Since 2010 the Department of Justice has been in the process of creating rules for web access under the ADA. No rules have been proposed, and this month the DOJ announced that it was splitting the proposed rule making into two parts and delaying the issuance of a notice of proposed rule making for both. The original proposed rules were to cover both Title II entities (cities other municipalities) and Title III entities (private businesses operating as places of public accommodation. The Title II rules will now proceed as a separate process with an earlier proposed date.
This is only the most recent of a number of delays in the projected date for the proposed rules, and may reflect nothing but the complexity of the needed rules; however, the fact that Title II and Title III have been divided may reflect a deeper concern. With the exception of a decision last summer [Nat. Ass’n of the Deaf v. Netflix, Inc., 869 F.Supp.2d 196 (D. Mass 2012] the courts have not been receptive to the idea that the internet constitutes a place of public accommodation subject to the requirements of Title III. In fact, just a month after the Massachusetts decision a district court in California rejected the idea that Title III governed web accessibility. [Cullen v. Netflix, Inc., 880 F.Supp.2d 1017 (N.D. Cal. 2012)]. The argument that the program access provisions of Title II apply to a municipal website is much stronger than the argument that a web site is a place of public accommodation.
It is also possible that someone at DOJ has realized that application of the ADA to the web creates issues that are not merely technical, but concern the nature of “business” on the web. Title III of the ADA makes no distinctions based on the size or profitability of a business that constitutes a place of public accommodation, but does limit its coverage to enterprises that are likely to have money to pay the price of accessibility. Even the kinds of non-profit entities listed in Section 12181(7)(K) commonly have funds from donors and therefore have a budget of some kind to devote to ADA compliance. The same cannot be said of public websites, which include millions of blogs and hobbyist sites. These sites are created by users with little or no web expertise based and are often free, though they may include ads whose revenue goes to the service providing the blog space. There are also many small business web sites created with free or low-cost software that amount to little more than advertisements and contact information and which generate no revenue at all. Unfortunately, if the words “place of public accommodation” are stretched to include a company like Netflix it is difficult to see a principled distinction that would exclude these websites. They all serve the public in some way, and although most were created at no cost and generate no revenue there is no profit or revenue requirement in the text of the ADA.
Extending the ADA to the web also raises a host of jurisdictional issues. It isn’t hard to know whether a brick and mortar business is located in the United States, but it may be impossible to know where a web site is “located.” In fact, to talk about the location of web site is in some ways non-sensical because the entire point of the world wide web is that the physical location of the server hosting a web site doesn’t really matter.
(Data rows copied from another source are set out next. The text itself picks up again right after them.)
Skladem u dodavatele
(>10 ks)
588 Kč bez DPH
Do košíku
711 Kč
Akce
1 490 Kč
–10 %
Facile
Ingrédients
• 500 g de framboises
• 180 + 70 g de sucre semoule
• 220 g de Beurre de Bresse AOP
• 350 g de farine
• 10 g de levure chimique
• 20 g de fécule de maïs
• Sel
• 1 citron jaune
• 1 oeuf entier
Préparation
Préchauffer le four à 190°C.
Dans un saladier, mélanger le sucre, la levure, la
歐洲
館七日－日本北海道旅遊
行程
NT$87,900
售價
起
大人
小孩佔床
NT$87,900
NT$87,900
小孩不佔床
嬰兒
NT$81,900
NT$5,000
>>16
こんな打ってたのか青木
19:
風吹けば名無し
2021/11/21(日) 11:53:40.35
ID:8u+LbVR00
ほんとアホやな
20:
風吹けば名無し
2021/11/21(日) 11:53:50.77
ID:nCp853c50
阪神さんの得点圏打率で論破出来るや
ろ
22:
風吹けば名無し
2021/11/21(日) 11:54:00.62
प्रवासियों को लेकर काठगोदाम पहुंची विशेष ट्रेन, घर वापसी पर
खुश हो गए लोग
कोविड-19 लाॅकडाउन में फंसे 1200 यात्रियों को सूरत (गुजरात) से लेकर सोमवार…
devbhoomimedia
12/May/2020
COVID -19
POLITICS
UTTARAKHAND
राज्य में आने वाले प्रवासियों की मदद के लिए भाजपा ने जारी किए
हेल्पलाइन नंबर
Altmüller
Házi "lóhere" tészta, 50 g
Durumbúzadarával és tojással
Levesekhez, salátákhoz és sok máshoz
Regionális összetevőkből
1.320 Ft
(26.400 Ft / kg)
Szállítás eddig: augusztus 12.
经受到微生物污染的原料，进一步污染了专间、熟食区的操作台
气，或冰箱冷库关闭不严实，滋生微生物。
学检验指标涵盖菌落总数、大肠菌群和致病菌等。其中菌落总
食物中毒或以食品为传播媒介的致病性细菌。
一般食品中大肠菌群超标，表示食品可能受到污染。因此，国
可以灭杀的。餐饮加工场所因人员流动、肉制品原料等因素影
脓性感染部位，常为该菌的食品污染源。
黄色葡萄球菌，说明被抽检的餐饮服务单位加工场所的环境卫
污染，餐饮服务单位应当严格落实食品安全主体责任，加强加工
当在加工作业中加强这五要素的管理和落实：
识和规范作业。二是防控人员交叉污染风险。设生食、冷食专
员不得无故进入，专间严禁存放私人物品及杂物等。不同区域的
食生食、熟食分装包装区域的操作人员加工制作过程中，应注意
Despite these problems and the strong likelihood that the courts will reject any regulation of the web under Title III the DOJ promises proposed Title III web access rules in mid-2014. The largest on-line retailers are already working on web access issues, and small businesses that rely on the web for sales or to serve paying customers are well advised to try to get ahead of the curve on accessibility. Even proposed rules will undoubtedly trigger new lawsuits aimed at any business that appears substantial enough to want to settle and pay the plaintiff’s attorney. Even more important, in a competitive economy no business can afford to ignore the buying power of those with disabilities, particularly those whose disabilities make them more likely to use the internet than go to traditional stores.
Business sense is not, however, the same thing as regulatory compulsion. The DOJ has argued that it must create web access rules despite the language of the ADA because Congress could not foresee the development of the internet when the ADA was passed. This amounts to an admission that the DOJ’s rule making, though it may be well-intentioned with respect to the needs of the disabled, has no support at all in the language of the ADA and amounts to an effort to amend the law through the rule making process. Businesses cannot ignore the coming rules, but the DOJ would be well advised to drop the effort entirely until Congress acts; otherwise we will have incoherent regulations with unintended consequences for a host of web sites that make no money and cannot afford ADA compliance.